Multiplayer games show higher median sales, but the distribution is more skewed with several high-selling outliers.

### Platform Family Analysis (Enrichment)
We compare total sales across platform families and test whether Nintendo and PlayStation differ in average game sales.

In [None]:
plt.figure(figsize=(12,6))
sns.barplot(x="platform_family", y="Global_Sales", data=df, estimator=sum)
plt.title("Total Global Sales by Platform Family")
plt.show()

In [None]:
from scipy.stats import ttest_ind

ps = df[df["platform_family"] == "PlayStation"]["Global_Sales"]
nt = df[df["platform_family"] == "Nintendo"]["Global_Sales"]

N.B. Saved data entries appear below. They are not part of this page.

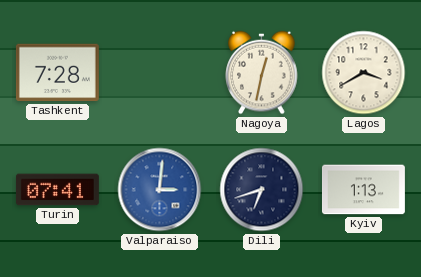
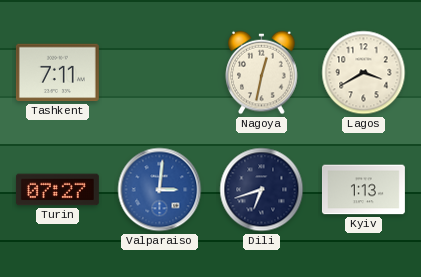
Tashkent: 7:28 -> 7:11
Turin: 07:41 -> 07:27
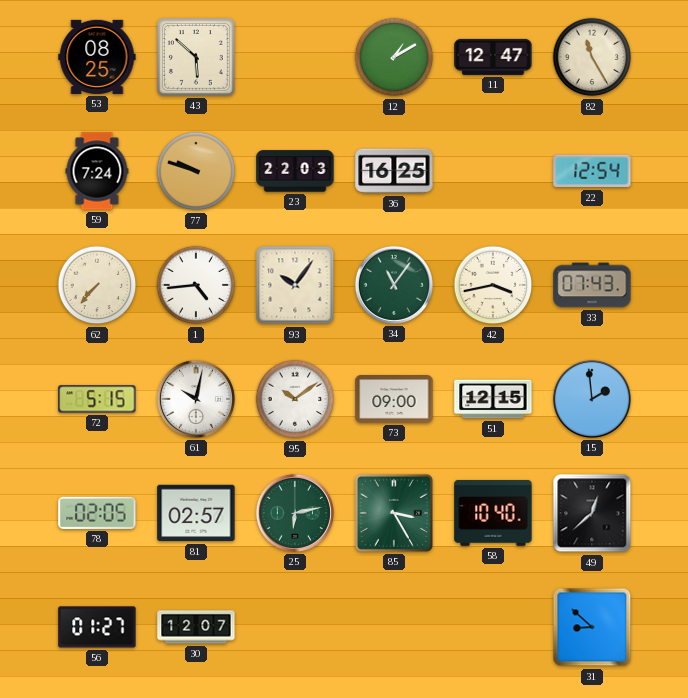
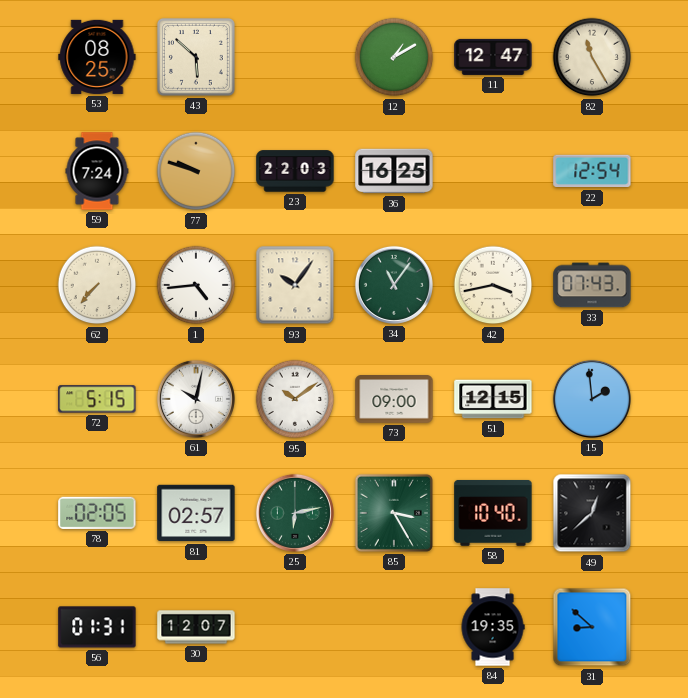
56: 01:27 -> 01:31
84: none -> 19:35
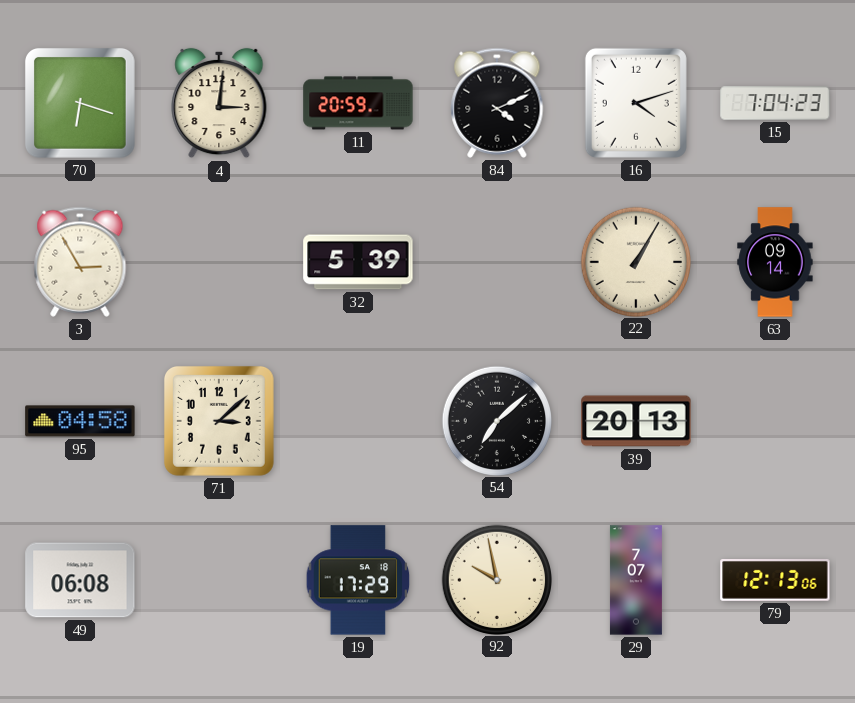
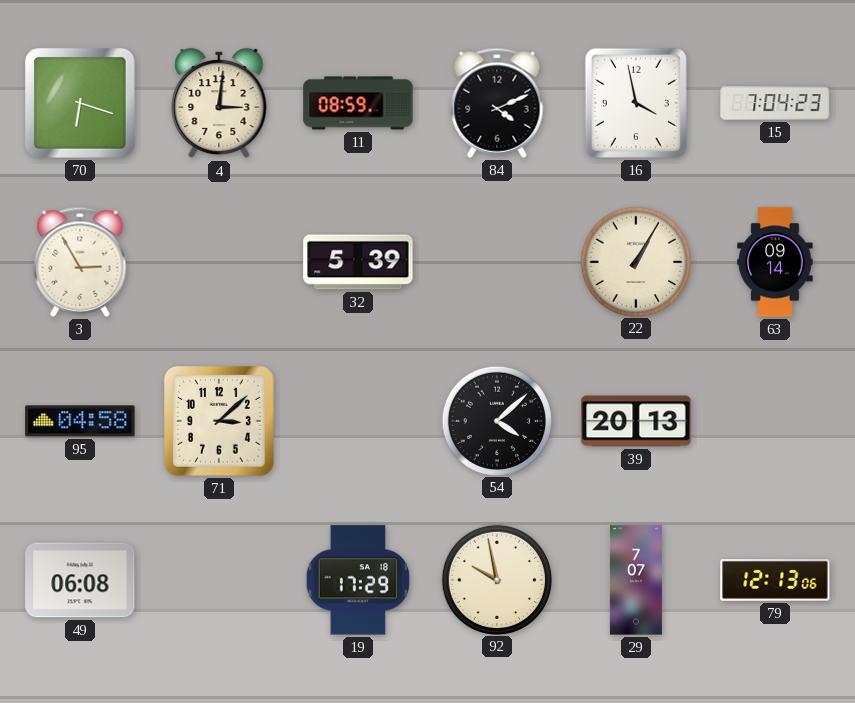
11: 20:59 -> 08:59
16: 4:12 -> 3:58
54: 7:08 -> 4:08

t_stat2, p_value2 = ttest_ind(ps, nt, equal_var=False)
t_stat2, p_value2

This enrichment test checks whether average per-game sales differ between Nintendo and PlayStation titles.

### Genre Distribution (Context)
We visualize how game genres are distributed in the dataset to contextualize comparisons.

In [None]:
plt.figure(figsize=(12,6))
sns.countplot(x="genre_simple", data=df, order=df["genre_simple"].value_counts().index)
plt.title("Game Genre Distribution")
plt.xticks(rotation=45)
plt.show()

## 4. Hypothesis Testing

### H1: Multiplayer games have higher global sales than single-player games.

H₀: Mean sales of multiplayer games = Mean sales of single-player games  
H₁: Mean sales of multiplayer games ≠ Mean sales of single-player games

We test multiple hypotheses to examine sales differences across
game types, time periods, and platform families. This allows us
to assess whether observed patterns are statistically significant.

In [None]:
from scipy.stats import ttest_ind

mp = df[df["game_type"] == "multiplayer"]["Global_Sales"]
sp = df[df["game_type"] == "singleplayer"]["Global_Sales"]

t_stat, p_value = ttest_ind(mp, sp, equal_var=False)  # Welch t-test
t_stat, p_value

Welch’s t-test is applied due to unequal variances.  
A p-value below 0.05 indicates a statistically significant difference.

### H2: Global sales differ significantly across decades.

In [None]:
from scipy.stats import f_oneway

groups = [g["Global_Sales"].values for _, g in df.groupby("decade") if len(g) > 1]

f_stat, p_value3 = f_oneway(*groups)
f_stat, p_value3

## 5. Interpretation of Results

The statistical tests suggest that multiplayer games generate significantly higher
sales on average. Sales also vary significantly across decades and platform families,
highlighting structural shifts in the gaming industry.